Rendered page images
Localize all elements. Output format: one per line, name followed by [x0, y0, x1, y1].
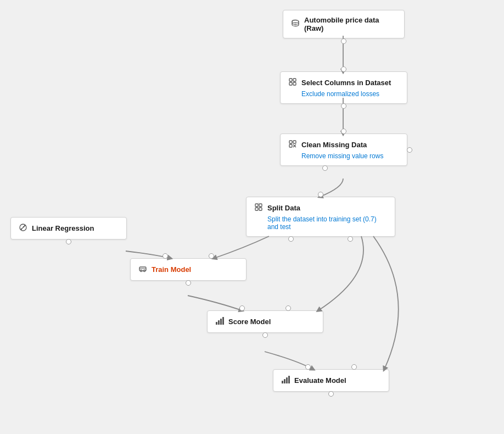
train-icon: [138, 264, 147, 275]
node-train-model[interactable]: Train Model: [130, 258, 247, 281]
svg-rect-12: [259, 204, 262, 207]
svg-rect-31: [286, 377, 288, 383]
svg-rect-13: [255, 208, 258, 210]
svg-rect-4: [289, 82, 292, 85]
node-automobile[interactable]: Automobile price data (Raw): [283, 10, 405, 38]
clean-output-left-dot: [322, 165, 328, 171]
automobile-title: Automobile price data (Raw): [304, 16, 396, 32]
svg-rect-2: [289, 79, 292, 81]
node-clean-missing[interactable]: Clean Missing Data Remove missing value …: [280, 133, 407, 166]
node-score-model[interactable]: Score Model: [207, 310, 323, 333]
svg-rect-28: [222, 317, 224, 325]
svg-point-19: [23, 226, 24, 227]
svg-rect-7: [293, 141, 296, 143]
svg-point-23: [144, 270, 145, 272]
database-icon: [291, 19, 300, 30]
score-icon: [215, 316, 224, 327]
clean-missing-subtitle: Remove missing value rows: [288, 152, 399, 160]
svg-rect-29: [282, 381, 283, 383]
node-split-data[interactable]: Split Data Split the dataset into traini…: [246, 197, 395, 237]
evaluate-icon: [281, 375, 290, 386]
clean-icon: [288, 140, 297, 150]
svg-rect-11: [255, 204, 258, 207]
split-data-title: Split Data: [267, 204, 300, 212]
svg-point-1: [292, 20, 299, 23]
train-input-right-dot: [209, 253, 214, 259]
score-input-right-dot: [285, 305, 291, 311]
linear-regression-title: Linear Regression: [32, 224, 94, 232]
svg-rect-25: [216, 322, 217, 325]
clean-input-dot: [341, 129, 346, 134]
regression-output-dot: [66, 239, 71, 244]
evaluate-output-dot: [328, 391, 334, 397]
split-icon: [254, 203, 263, 213]
split-input-dot: [318, 192, 323, 197]
clean-output-right-dot: [407, 147, 412, 153]
regression-icon: [19, 223, 27, 233]
split-output-left-dot: [288, 236, 294, 242]
select-icon: [288, 77, 297, 88]
score-model-title: Score Model: [228, 318, 271, 326]
svg-line-17: [21, 226, 25, 229]
evaluate-input-left-dot: [305, 364, 311, 370]
score-input-left-dot: [239, 305, 245, 311]
svg-rect-8: [289, 144, 292, 147]
svg-rect-30: [284, 379, 285, 383]
node-linear-regression[interactable]: Linear Regression: [10, 217, 127, 240]
select-columns-subtitle: Exclude normalized losses: [288, 90, 399, 98]
svg-rect-27: [220, 319, 222, 325]
clean-missing-title: Clean Missing Data: [301, 141, 367, 149]
node-evaluate-model[interactable]: Evaluate Model: [273, 369, 389, 392]
select-columns-title: Select Columns in Dataset: [301, 79, 391, 87]
score-output-dot: [262, 332, 268, 338]
svg-rect-14: [259, 208, 262, 210]
evaluate-input-right-dot: [351, 364, 357, 370]
split-data-subtitle: Split the dataset into training set (0.7…: [254, 215, 387, 231]
train-model-title: Train Model: [152, 265, 191, 274]
svg-rect-6: [289, 141, 292, 143]
select-input-dot: [341, 66, 346, 72]
train-input-left-dot: [163, 253, 168, 259]
svg-rect-5: [293, 82, 296, 85]
svg-rect-3: [293, 79, 296, 81]
pipeline-canvas: Automobile price data (Raw) Select Colum…: [0, 0, 504, 434]
train-output-dot: [186, 280, 191, 286]
select-output-dot: [341, 103, 346, 109]
split-output-right-dot: [348, 236, 353, 242]
svg-point-20: [24, 225, 25, 226]
evaluate-model-title: Evaluate Model: [294, 376, 346, 385]
node-select-columns[interactable]: Select Columns in Dataset Exclude normal…: [280, 71, 407, 104]
automobile-output-dot: [341, 38, 346, 44]
svg-point-18: [21, 229, 22, 230]
svg-rect-32: [288, 376, 290, 383]
svg-rect-26: [218, 320, 220, 325]
svg-point-22: [141, 270, 142, 272]
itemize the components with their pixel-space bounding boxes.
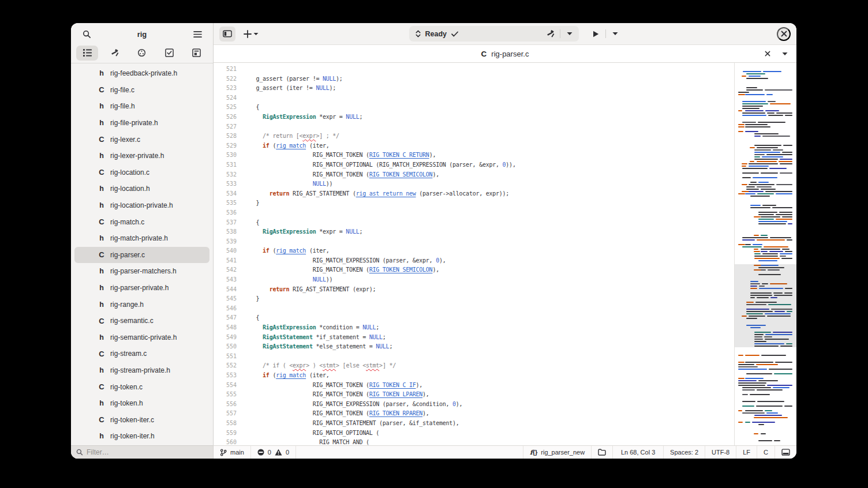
sidebar-item-rig-location-private.h[interactable]: hrig-location-private.h	[74, 197, 209, 214]
sidebar-item-rig-lexer.c[interactable]: Crig-lexer.c	[74, 131, 209, 148]
sidebar-item-rig-parser-matchers.h[interactable]: hrig-parser-matchers.h	[74, 263, 209, 280]
code-view[interactable]: 521522 g_assert (parser != NULL);523 g_a…	[214, 63, 734, 445]
code-line-558[interactable]: 558 RIG_MATCH_STATEMENT (parser, &if_sta…	[214, 419, 734, 429]
run-button[interactable]	[588, 27, 604, 42]
sidebar-item-rig-token-iter.c[interactable]: Crig-token-iter.c	[74, 411, 209, 428]
code-line-538[interactable]: 538 RigAstExpression *expr = NULL;	[214, 227, 734, 237]
build-options-button[interactable]	[562, 27, 578, 42]
code-line-548[interactable]: 548 RigAstExpression *condition = NULL;	[214, 323, 734, 333]
sidebar-item-rig-file.h[interactable]: hrig-file.h	[74, 98, 209, 115]
code-line-552[interactable]: 552 /* if ( <expr> ) <stmt> [else <stmt>…	[214, 361, 734, 371]
sidebar-item-rig-location.h[interactable]: hrig-location.h	[74, 181, 209, 197]
code-line-547[interactable]: 547 {	[214, 313, 734, 323]
sidebar-item-rig-token.c[interactable]: Crig-token.c	[74, 378, 209, 395]
sidebar-item-rig-feedback-private.h[interactable]: hrig-feedback-private.h	[74, 65, 209, 82]
sidebar-item-rig-location.c[interactable]: Crig-location.c	[74, 164, 209, 181]
filter-input[interactable]	[87, 448, 208, 456]
code-line-523[interactable]: 523 g_assert (iter != NULL);	[214, 84, 734, 93]
diagnostics-button[interactable]: 0 0	[251, 446, 296, 459]
sidebar-item-rig-match-private.h[interactable]: hrig-match-private.h	[74, 230, 209, 247]
code-line-559[interactable]: 559 RIG_MATCH_OPTIONAL (	[214, 429, 734, 438]
search-button[interactable]	[78, 27, 95, 42]
code-line-527[interactable]: 527	[214, 122, 734, 132]
panel-bottom-icon	[781, 449, 790, 456]
sidebar-item-rig-range.h[interactable]: hrig-range.h	[74, 296, 209, 313]
close-tab-button[interactable]	[762, 46, 773, 61]
minimap-viewport[interactable]	[735, 264, 796, 347]
code-line-524[interactable]: 524	[214, 93, 734, 103]
sidebar-toggle-button[interactable]	[219, 27, 235, 42]
minimap-bar	[745, 378, 764, 379]
sidebar-item-rig-stream-private.h[interactable]: hrig-stream-private.h	[74, 362, 209, 379]
code-line-530[interactable]: 530 RIG_MATCH_TOKEN (RIG_TOKEN_C_RETURN)…	[214, 151, 734, 160]
window-close-button[interactable]	[777, 27, 791, 41]
minimap-bar	[761, 251, 768, 252]
cursor-position-button[interactable]: Ln 68, Col 3	[612, 446, 663, 459]
minimap[interactable]	[734, 63, 796, 445]
sidebar-item-rig-token.h[interactable]: hrig-token.h	[74, 395, 209, 412]
code-line-554[interactable]: 554 RIG_MATCH_TOKEN (RIG_TOKEN_C_IF),	[214, 381, 734, 391]
sidebar-item-rig-stream.c[interactable]: Crig-stream.c	[74, 346, 209, 362]
tab-tests[interactable]	[158, 46, 180, 61]
code-line-534[interactable]: 534 return RIG_AST_STATEMENT (rig_ast_re…	[214, 189, 734, 199]
code-line-553[interactable]: 553 if (rig_match (iter,	[214, 371, 734, 381]
code-line-535[interactable]: 535 }	[214, 198, 734, 208]
code-line-537[interactable]: 537 {	[214, 218, 734, 228]
code-line-521[interactable]: 521	[214, 65, 734, 74]
code-line-526[interactable]: 526 RigAstExpression *expr = NULL;	[214, 112, 734, 122]
code-line-560[interactable]: 560 RIG_MATCH_AND (	[214, 438, 734, 445]
code-line-528[interactable]: 528 /* return [<expr>] ; */	[214, 132, 734, 141]
omnibar[interactable]: Ready	[409, 26, 579, 42]
code-line-522[interactable]: 522 g_assert (parser != NULL);	[214, 74, 734, 84]
run-options-button[interactable]	[607, 27, 623, 42]
sidebar-item-rig-match.c[interactable]: Crig-match.c	[74, 213, 209, 230]
code-line-546[interactable]: 546	[214, 304, 734, 314]
sidebar-item-rig-lexer-private.h[interactable]: hrig-lexer-private.h	[74, 148, 209, 164]
tab-project-files[interactable]	[76, 46, 98, 61]
code-line-540[interactable]: 540 if (rig_match (iter,	[214, 246, 734, 256]
code-line-556[interactable]: 556 RIG_MATCH_EXPRESSION (parser, &condi…	[214, 400, 734, 410]
code-line-529[interactable]: 529 if (rig_match (iter,	[214, 141, 734, 151]
code-line-531[interactable]: 531 RIG_MATCH_OPTIONAL (RIG_MATCH_EXPRES…	[214, 160, 734, 170]
language-button[interactable]: C	[757, 446, 775, 459]
tab-build[interactable]	[104, 46, 126, 61]
new-tab-button[interactable]	[241, 27, 261, 42]
code-line-545[interactable]: 545 }	[214, 294, 734, 304]
bottom-panel-toggle-button[interactable]	[775, 446, 796, 459]
code-line-533[interactable]: 533 NULL))	[214, 179, 734, 189]
line-ending-button[interactable]: LF	[736, 446, 757, 459]
sidebar-item-rig-parser.c[interactable]: Crig-parser.c	[74, 247, 209, 264]
code-line-550[interactable]: 550 RigAstStatement *else_statement = NU…	[214, 342, 734, 352]
code-line-532[interactable]: 532 RIG_MATCH_TOKEN (RIG_TOKEN_SEMICOLON…	[214, 170, 734, 180]
sidebar-item-rig-file.c[interactable]: Crig-file.c	[74, 82, 209, 99]
code-line-539[interactable]: 539	[214, 237, 734, 247]
sidebar-item-rig-semantic.c[interactable]: Crig-semantic.c	[74, 313, 209, 329]
code-line-555[interactable]: 555 RIG_MATCH_TOKEN (RIG_TOKEN_LPAREN),	[214, 390, 734, 400]
minimap-bar	[776, 184, 792, 185]
sidebar-item-rig-semantic-private.h[interactable]: hrig-semantic-private.h	[74, 329, 209, 346]
code-line-525[interactable]: 525 {	[214, 103, 734, 112]
tab-list-dropdown-button[interactable]	[779, 46, 791, 61]
git-branch-button[interactable]: main	[214, 446, 251, 459]
sidebar-item-rig-token-iter.h[interactable]: hrig-token-iter.h	[74, 428, 209, 445]
code-line-542[interactable]: 542 RIG_MATCH_TOKEN (RIG_TOKEN_SEMICOLON…	[214, 265, 734, 275]
tab-output-log[interactable]	[186, 46, 208, 61]
current-symbol-button[interactable]: f{} rig_parser_new	[523, 446, 591, 459]
tab-diagnostics[interactable]	[131, 46, 153, 61]
encoding-button[interactable]: UTF-8	[705, 446, 736, 459]
indentation-button[interactable]: Spaces: 2	[663, 446, 705, 459]
project-folder-button[interactable]	[591, 446, 612, 459]
build-button[interactable]	[542, 27, 559, 42]
sidebar-item-rig-file-private.h[interactable]: hrig-file-private.h	[74, 115, 209, 132]
code-line-541[interactable]: 541 RIG_MATCH_EXPRESSION (parser, &expr,…	[214, 256, 734, 266]
code-line-544[interactable]: 544 return RIG_AST_STATEMENT (expr);	[214, 285, 734, 295]
code-line-536[interactable]: 536	[214, 208, 734, 218]
minimap-bar	[745, 110, 764, 111]
code-line-543[interactable]: 543 NULL))	[214, 275, 734, 285]
code-line-557[interactable]: 557 RIG_MATCH_TOKEN (RIG_TOKEN_RPAREN),	[214, 409, 734, 419]
sidebar-item-rig-parser-private.h[interactable]: hrig-parser-private.h	[74, 280, 209, 296]
code-line-551[interactable]: 551	[214, 352, 734, 362]
tab-rig-parser[interactable]: C rig-parser.c	[481, 50, 529, 58]
menu-button[interactable]	[189, 27, 205, 42]
code-line-549[interactable]: 549 RigAstStatement *if_statement = NULL…	[214, 333, 734, 343]
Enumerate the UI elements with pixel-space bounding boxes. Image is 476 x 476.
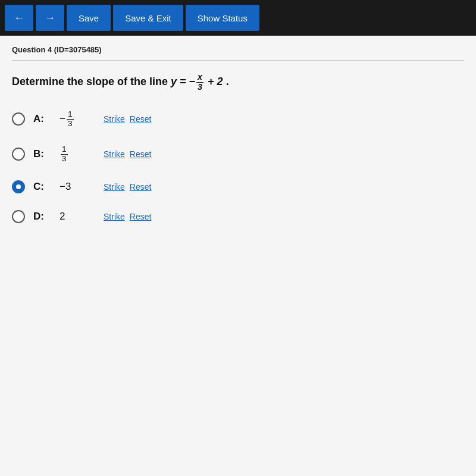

• **AIM OF THE EXERCISE**
Look through the records for the string "build". Copy every line that has it.

• **YOUR RESPONSE**
build-options-button[interactable]	[562, 27, 578, 42]
tab-build[interactable]	[104, 46, 126, 61]
build-button[interactable]	[542, 27, 559, 42]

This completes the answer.